Но тщетно, ибо всё больше и больше искали спасение в бегстве. Многие пали – думаю, больше, чем при наступлении. В центра французы приблизились к нам на пятьдесят метров и не могли подойти ближе. Когда слева началось отступление, некоторые в центре тоже пали духом и бежали, как испуганные цыплята. Но почти все были убиты. Я видел, как бежали шесть человек, когда рядом с ними взорвался снаряд. Дым рассеялся; осталось всего четверо. Второй снаряд, и остался только один. Вероятно, его достала пехота. О том, как мы полностью отразили их нападение, свидетельствует следующее: четверо французов поднялись, замахали руками и побежали к нашим траншеям. Двое несли тяжелораненого товарища. Вдруг они бросили свою ношу и быстрее побежали к нам. Вероятно, их товарищи стреляли по ним. Вряд ли эти четверо уже были в наших траншеях, когда ещё пятьдесят встали, помахали фуражками и побежали к нам. Но французам это не понравилось и через секунду между ними и нами взорвались четыре точно нацеленных снаряда; возможно, они боялись, что их солдаты сдадутся в полном составе. Теперь отступление было всеобщим. В 6:15 основное сражение было окончено. Позднее мы видели тут и там несколько французов, бегущих или ползущих в свою траншею.

Я был очень рад, что у меня была возможность это увидеть. Сверху мы, авиаторы, не видим таких вещей.

ПИЛОТ БОЕВОГО САМОЛЁТА.

Д., 24 июня 1915 г.

Вчера кронпринц Баварии, наш шеф, инспектировал лагерь.

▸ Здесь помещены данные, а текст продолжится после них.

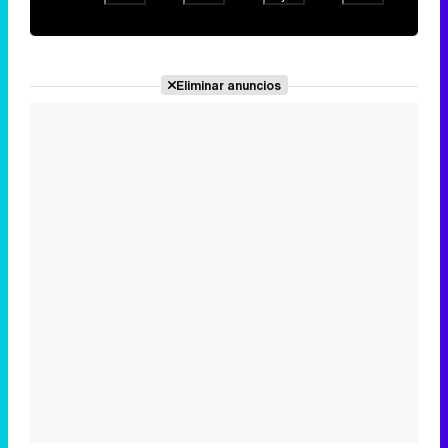
Eliminar anuncios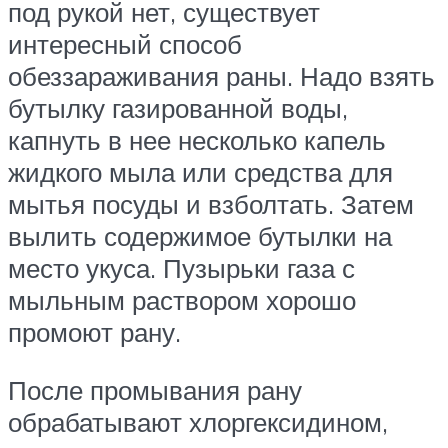
под рукой нет, существует
интересный способ
обеззараживания раны. Надо взять
бутылку газированной воды,
капнуть в нее несколько капель
жидкого мыла или средства для
мытья посуды и взболтать. Затем
вылить содержимое бутылки на
место укуса. Пузырьки газа с
мыльным раствором хорошо
промоют рану.
После промывания рану
обрабатывают хлоргексидином,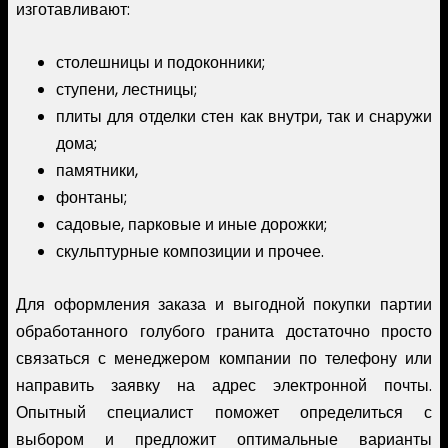
изготавливают:
столешницы и подоконники;
ступени, лестницы;
плиты для отделки стен как внутри, так и снаружи
дома;
памятники,
фонтаны;
садовые, парковые и иные дорожки;
скульптурные композиции и прочее.
Для оформления заказа и выгодной покупки партии
обработанного голубого гранита достаточно просто
связаться с менеджером компании по телефону или
направить заявку на адрес электронной почты.
Опытный специалист поможет определиться с
выбором и предложит оптимальные варианты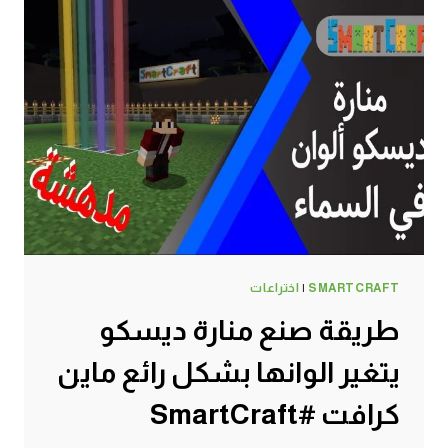
SMARTCRAFT
|
اختراعات
طريقة صنع منارة ديسكو
يتغير الوانها بشكل رائع ماين
كرافت #SmartCraft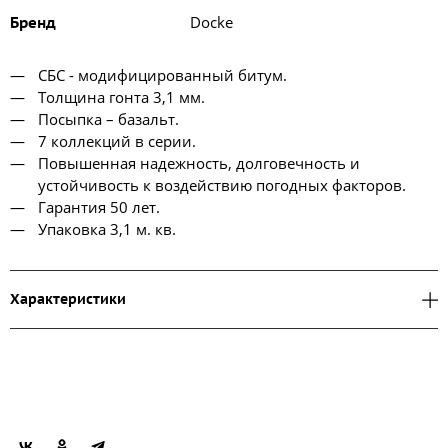
Docke
Бренд
СБС - модифицированный битум.
Толщина гонта 3,1 мм.
Посыпка – базальт.
7 коллекций в серии.
Повышенная надежность, долговечность и
устойчивость к воздействию погодных факторов.
Гарантия 50 лет.
Упаковка 3,1 м. кв.
Характеристики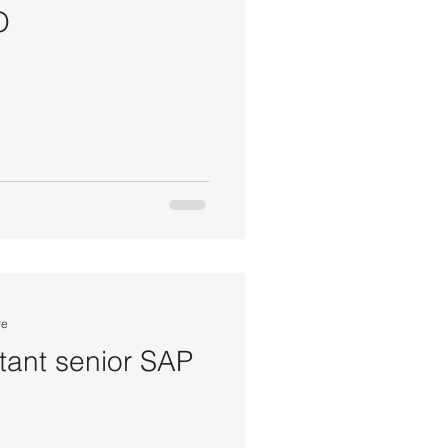
O
re
ltant senior SAP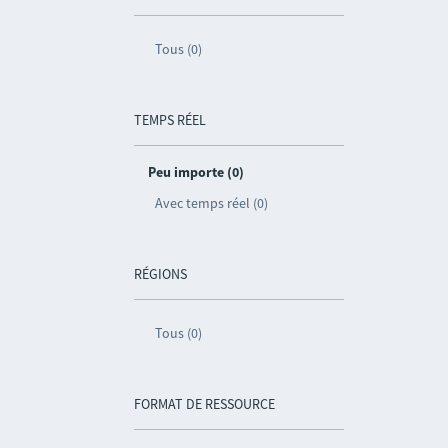
Tous (0)
TEMPS RÉEL
Peu importe (0)
Avec temps réel (0)
RÉGIONS
Tous (0)
FORMAT DE RESSOURCE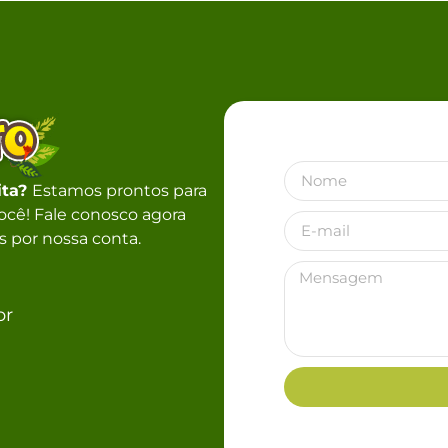
ita?
Estamos prontos para
 você! Fale conosco agora
 por nossa conta.
br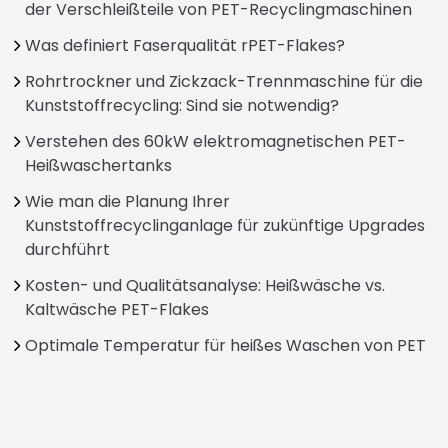
der Verschleißteile von PET-Recyclingmaschinen
Was definiert Faserqualität rPET-Flakes?
Rohrtrockner und Zickzack-Trennmaschine für die
Kunststoffrecycling: Sind sie notwendig?
Verstehen des 60kW elektromagnetischen PET-
Heißwaschertanks
Wie man die Planung Ihrer
Kunststoffrecyclinganlage für zukünftige Upgrades
durchführt
Kosten- und Qualitätsanalyse: Heißwäsche vs.
Kaltwäsche PET-Flakes
Optimale Temperatur für heißes Waschen von PET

Мы собрали образцы всего, до чего дошло развитие авиации: две эскадрильи аэропланов и дивизия боевых самолётов. Обе эскадрильи оснащены обычными бипланами, только у нас есть улучшение: беспроводная связь, при помощи которой мы корректируем огонь нашей артиллерии. Эскадрилья боевых самолётов находится здесь, потому что на этом участке фронта много работы (Запад). Среди них есть несколько уникальных машин, например: великолепный боевой самолёт с двумя моторами: рассчитанный на трёх пассажиров и оборудованный устройством для сброса бомб – это огромный аппарат. Помимо него, есть и другие боевые самолёты с пулемётами. Они немного больше обычных. Затем у нас есть несколько небольших монопланов «Фоккер», тоже с пулемётами. Итак. У нес есть всё, чего может пожелать сердце. Эскадрилья совершила только один вылет, но с тех пор французов здесь не было. Думаю, что-то, должно быть, стало для них откровением.

Июня 1915 г.

Дождь почти непрерывно, с 22-го. Я абсолютно устал от безделья.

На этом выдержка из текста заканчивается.